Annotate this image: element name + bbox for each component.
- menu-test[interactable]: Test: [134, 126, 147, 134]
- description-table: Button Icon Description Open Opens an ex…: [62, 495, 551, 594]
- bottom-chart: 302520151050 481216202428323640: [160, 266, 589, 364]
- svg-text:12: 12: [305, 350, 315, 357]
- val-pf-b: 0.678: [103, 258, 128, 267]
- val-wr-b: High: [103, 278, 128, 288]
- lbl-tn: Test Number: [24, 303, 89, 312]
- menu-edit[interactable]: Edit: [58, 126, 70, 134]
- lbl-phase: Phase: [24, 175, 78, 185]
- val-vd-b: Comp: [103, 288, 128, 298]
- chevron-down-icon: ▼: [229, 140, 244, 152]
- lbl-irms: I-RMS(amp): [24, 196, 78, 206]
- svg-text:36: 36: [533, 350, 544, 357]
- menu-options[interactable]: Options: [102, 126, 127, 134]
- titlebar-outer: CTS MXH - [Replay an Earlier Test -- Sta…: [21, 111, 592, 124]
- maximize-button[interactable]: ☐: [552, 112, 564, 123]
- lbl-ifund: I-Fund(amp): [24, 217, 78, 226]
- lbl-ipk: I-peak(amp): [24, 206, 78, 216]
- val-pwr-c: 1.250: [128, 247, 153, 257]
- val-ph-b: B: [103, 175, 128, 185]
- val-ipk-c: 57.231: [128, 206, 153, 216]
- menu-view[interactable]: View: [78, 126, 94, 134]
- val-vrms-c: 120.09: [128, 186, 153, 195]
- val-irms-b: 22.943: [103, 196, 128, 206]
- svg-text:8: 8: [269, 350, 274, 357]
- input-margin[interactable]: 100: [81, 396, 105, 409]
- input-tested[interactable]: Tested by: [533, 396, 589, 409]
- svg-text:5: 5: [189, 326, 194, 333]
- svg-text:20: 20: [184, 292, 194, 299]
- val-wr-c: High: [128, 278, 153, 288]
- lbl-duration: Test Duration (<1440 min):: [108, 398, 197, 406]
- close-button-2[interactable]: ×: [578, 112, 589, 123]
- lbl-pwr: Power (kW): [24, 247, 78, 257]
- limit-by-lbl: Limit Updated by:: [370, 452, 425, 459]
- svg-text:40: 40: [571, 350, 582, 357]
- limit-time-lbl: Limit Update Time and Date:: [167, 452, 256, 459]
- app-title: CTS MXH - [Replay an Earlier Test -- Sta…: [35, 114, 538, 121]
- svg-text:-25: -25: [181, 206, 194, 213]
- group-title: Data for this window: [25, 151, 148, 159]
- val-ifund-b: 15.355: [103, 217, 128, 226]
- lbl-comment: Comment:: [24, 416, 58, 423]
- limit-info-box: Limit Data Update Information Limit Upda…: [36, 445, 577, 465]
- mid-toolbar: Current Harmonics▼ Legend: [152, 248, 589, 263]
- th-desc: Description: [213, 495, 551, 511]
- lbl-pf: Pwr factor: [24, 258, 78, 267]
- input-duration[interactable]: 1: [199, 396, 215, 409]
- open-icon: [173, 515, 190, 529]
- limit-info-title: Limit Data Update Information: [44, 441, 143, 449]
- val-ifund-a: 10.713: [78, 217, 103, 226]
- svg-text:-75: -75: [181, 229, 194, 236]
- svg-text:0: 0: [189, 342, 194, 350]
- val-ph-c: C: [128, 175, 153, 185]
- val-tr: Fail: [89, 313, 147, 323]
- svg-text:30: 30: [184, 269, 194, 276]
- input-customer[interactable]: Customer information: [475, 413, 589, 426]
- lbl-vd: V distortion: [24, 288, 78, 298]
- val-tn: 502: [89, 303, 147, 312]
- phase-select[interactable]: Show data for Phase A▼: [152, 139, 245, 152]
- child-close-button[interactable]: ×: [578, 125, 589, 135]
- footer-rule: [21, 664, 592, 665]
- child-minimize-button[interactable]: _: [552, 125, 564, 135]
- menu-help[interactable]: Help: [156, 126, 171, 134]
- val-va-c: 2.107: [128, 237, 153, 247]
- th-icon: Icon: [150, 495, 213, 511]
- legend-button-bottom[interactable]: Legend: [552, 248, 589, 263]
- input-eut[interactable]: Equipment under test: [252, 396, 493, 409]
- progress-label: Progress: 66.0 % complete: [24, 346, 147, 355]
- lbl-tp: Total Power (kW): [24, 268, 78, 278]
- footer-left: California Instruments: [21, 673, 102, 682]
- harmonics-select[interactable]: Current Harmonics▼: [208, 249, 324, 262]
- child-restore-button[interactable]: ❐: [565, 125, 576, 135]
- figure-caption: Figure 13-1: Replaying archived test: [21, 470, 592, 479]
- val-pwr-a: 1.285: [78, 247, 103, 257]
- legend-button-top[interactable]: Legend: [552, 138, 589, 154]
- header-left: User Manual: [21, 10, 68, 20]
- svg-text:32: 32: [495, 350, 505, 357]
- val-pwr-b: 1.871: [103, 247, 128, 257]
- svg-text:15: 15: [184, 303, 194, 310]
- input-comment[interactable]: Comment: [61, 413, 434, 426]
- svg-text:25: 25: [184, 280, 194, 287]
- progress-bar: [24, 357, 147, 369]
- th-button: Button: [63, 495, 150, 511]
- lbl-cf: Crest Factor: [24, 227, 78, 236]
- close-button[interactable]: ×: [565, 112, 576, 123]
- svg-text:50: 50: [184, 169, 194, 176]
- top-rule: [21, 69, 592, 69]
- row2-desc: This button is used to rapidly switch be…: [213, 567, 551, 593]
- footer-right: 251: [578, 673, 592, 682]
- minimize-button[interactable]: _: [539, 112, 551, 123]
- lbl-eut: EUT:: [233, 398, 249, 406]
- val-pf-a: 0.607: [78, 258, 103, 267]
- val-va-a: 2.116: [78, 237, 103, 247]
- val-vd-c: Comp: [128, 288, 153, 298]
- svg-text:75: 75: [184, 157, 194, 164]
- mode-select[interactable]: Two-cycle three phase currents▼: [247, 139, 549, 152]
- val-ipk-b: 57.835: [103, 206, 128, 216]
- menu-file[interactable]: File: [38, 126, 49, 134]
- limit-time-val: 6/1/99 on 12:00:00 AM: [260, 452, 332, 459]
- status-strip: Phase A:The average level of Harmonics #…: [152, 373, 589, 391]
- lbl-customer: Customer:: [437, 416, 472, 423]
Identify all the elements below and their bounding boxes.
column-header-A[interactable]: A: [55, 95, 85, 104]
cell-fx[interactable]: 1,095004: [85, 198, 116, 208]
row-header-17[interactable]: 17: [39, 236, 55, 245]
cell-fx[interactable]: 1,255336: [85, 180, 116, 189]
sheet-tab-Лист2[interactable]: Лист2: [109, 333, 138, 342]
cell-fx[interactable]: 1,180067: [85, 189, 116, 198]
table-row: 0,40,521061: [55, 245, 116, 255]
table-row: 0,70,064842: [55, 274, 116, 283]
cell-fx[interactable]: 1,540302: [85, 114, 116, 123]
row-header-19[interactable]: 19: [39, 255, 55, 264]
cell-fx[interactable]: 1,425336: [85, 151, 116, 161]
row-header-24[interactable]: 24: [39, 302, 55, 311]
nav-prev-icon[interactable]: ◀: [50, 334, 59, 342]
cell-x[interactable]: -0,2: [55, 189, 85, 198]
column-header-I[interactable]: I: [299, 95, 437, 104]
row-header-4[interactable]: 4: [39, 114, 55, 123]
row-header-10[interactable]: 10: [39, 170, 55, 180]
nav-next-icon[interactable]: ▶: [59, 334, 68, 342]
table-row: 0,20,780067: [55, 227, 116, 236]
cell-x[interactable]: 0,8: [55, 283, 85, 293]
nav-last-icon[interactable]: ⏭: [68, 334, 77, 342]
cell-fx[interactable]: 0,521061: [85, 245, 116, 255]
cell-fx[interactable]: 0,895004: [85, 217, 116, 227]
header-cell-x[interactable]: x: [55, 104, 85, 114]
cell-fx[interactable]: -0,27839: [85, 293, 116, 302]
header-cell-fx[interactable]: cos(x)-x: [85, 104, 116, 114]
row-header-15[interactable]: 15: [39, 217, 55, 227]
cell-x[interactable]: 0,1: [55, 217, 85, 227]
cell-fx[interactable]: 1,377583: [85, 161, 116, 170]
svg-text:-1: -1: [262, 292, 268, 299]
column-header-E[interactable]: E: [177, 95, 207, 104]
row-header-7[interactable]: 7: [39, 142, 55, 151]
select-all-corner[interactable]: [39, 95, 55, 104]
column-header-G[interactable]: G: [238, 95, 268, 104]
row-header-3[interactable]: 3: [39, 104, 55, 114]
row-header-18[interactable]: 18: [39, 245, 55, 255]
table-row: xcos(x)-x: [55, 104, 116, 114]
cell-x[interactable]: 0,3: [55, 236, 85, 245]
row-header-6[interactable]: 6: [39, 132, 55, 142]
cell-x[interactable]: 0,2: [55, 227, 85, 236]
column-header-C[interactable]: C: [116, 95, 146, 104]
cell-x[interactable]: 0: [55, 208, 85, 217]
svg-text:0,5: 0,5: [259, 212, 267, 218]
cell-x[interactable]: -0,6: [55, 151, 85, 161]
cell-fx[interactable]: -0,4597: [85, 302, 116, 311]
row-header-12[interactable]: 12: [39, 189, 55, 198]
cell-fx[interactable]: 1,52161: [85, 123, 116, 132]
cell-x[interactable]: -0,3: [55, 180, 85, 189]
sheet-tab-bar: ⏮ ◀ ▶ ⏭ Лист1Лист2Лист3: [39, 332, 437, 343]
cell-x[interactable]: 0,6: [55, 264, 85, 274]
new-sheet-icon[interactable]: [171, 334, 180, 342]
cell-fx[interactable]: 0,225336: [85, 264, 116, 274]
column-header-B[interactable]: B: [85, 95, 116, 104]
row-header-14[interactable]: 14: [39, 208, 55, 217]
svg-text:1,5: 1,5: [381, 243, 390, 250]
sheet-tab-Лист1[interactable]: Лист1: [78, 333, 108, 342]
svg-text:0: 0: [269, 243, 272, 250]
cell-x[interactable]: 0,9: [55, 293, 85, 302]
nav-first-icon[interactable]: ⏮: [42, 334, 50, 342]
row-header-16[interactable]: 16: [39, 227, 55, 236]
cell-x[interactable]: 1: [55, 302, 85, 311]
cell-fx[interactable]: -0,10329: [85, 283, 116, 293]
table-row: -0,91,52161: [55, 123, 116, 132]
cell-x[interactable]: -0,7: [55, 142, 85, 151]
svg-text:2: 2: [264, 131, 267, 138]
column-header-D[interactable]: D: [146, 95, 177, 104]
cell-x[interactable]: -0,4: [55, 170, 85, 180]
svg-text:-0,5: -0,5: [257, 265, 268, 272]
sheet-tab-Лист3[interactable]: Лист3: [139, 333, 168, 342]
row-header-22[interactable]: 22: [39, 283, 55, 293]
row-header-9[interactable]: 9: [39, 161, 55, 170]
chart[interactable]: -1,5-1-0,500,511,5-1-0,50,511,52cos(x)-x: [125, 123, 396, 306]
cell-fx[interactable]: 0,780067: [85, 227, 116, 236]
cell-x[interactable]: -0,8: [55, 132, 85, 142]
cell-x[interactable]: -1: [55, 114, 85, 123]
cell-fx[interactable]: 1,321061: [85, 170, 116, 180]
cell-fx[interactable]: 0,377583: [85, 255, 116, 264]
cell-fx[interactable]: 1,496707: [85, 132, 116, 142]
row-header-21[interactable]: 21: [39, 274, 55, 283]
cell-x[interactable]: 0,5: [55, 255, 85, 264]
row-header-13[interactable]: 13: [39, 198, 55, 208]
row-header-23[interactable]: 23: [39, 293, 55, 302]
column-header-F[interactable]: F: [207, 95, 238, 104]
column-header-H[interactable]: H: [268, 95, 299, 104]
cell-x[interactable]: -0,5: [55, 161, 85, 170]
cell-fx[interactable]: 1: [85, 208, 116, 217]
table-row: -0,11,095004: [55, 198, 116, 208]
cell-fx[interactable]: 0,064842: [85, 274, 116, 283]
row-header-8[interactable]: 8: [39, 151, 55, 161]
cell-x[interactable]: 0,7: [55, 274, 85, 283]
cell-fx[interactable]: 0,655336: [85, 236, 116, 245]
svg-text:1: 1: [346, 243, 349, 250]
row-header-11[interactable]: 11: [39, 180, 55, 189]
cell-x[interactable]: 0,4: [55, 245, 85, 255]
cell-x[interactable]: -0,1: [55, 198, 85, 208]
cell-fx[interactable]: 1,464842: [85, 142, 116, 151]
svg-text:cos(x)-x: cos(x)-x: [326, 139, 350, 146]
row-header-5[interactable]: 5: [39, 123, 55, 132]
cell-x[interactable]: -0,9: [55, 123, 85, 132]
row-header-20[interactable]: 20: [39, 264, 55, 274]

[Your objective] Show every line above where "chart" is found.

[Written answer]
- bottom-chart: 302520151050 481216202428323640: [160, 266, 589, 364]
chart[interactable]: -1,5-1-0,500,511,5-1-0,50,511,52cos(x)-x: [125, 123, 396, 306]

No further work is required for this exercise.